#### WHAT YOU WILL DO:
Copy all records verbatim, images excluded.

#### DATASET CONTENT:
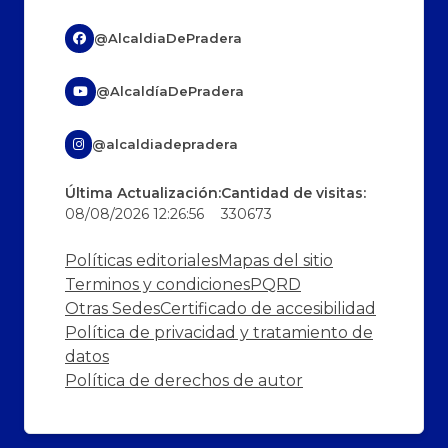
@AlcaldiaDePradera
@AlcaldíaDePradera
@alcaldiadepradera
Última Actualización:
Cantidad de visitas:
08/08/2026 12:26:56
330673
Políticas editoriales
Mapas del sitio
Terminos y condiciones
PQRD
Otras Sedes
Certificado de accesibilidad
Política de privacidad y tratamiento de
datos
Política de derechos de autor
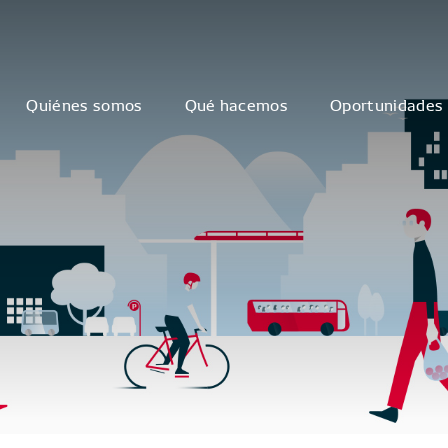
Quiénes somos
Qué hacemos
Oportunidades 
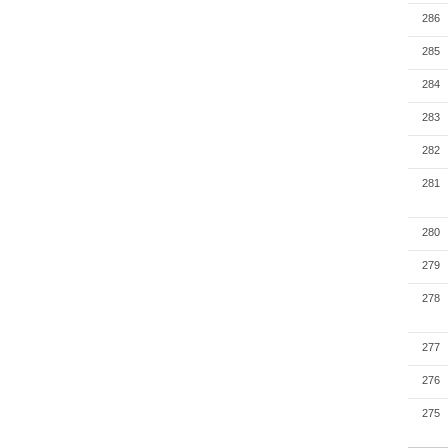
286
285
284
283
282
281
280
279
278
277
276
275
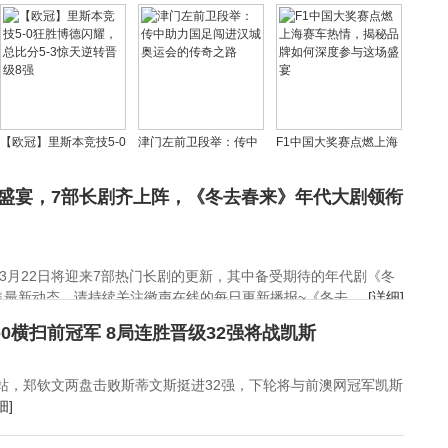
术犯规背后，竟因有人
莱冲击？ 武磊状态火热
明星球衣惊艳亮相
辱骂其母
或成关键先生
【欧冠】里斯本竞技5-0
津门左前卫段举：传中
F1中国大奖赛点燃上海
狂胜博德闪耀，总比分
助力国足闯进汉城奥运
赛车热情，揭秘品牌如
5-3惊天逆转晋级8强
会的传奇之路
何深度参与这场盛宴
新盛宴，7部长剧齐上阵，《冬去春来》年代大剧领衔
3月22日将迎来7部热门长剧的更新，其中备受期待的年代剧《冬
新动态，请持续关注徽声在线的每日更新播报~《冬去 ...
[详细]
-0横扫前冠军 8局连胜晋级32强将战凯斯
迈阿密站，郑钦文两盘击败斯蒂文斯挺进32强，下轮将与前澳网冠军凯斯
细]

#### RESPONSE TO THE TASK:
@AlcaldiaDePradera
@AlcaldíaDePradera
@alcaldiadepradera
Última Actualización:
Cantidad de visitas:
08/08/2026 12:26:56
330673
Políticas editoriales
Mapas del sitio
Terminos y condiciones
PQRD
Otras Sedes
Certificado de accesibilidad
Política de privacidad y tratamiento de
datos
Política de derechos de autor
Quiénes somos
Qué hacemos
Oportunidades 
286
285
284
283
282
281
280
279
278
277
276
275
术犯规背后，竟因有人
莱冲击？ 武磊状态火热
明星球衣惊艳亮相
辱骂其母
或成关键先生
【欧冠】里斯本竞技5-0
津门左前卫段举：传中
F1中国大奖赛点燃上海
狂胜博德闪耀，总比分
助力国足闯进汉城奥运
赛车热情，揭秘品牌如
5-3惊天逆转晋级8强
会的传奇之路
何深度参与这场盛宴
新盛宴，7部长剧齐上阵，《冬去春来》年代大剧领衔
3月22日将迎来7部热门长剧的更新，其中备受期待的年代剧《冬
新动态，请持续关注徽声在线的每日更新播报~《冬去 ...
[详细]
-0横扫前冠军 8局连胜晋级32强将战凯斯
迈阿密站，郑钦文两盘击败斯蒂文斯挺进32强，下轮将与前澳网冠军凯斯
细]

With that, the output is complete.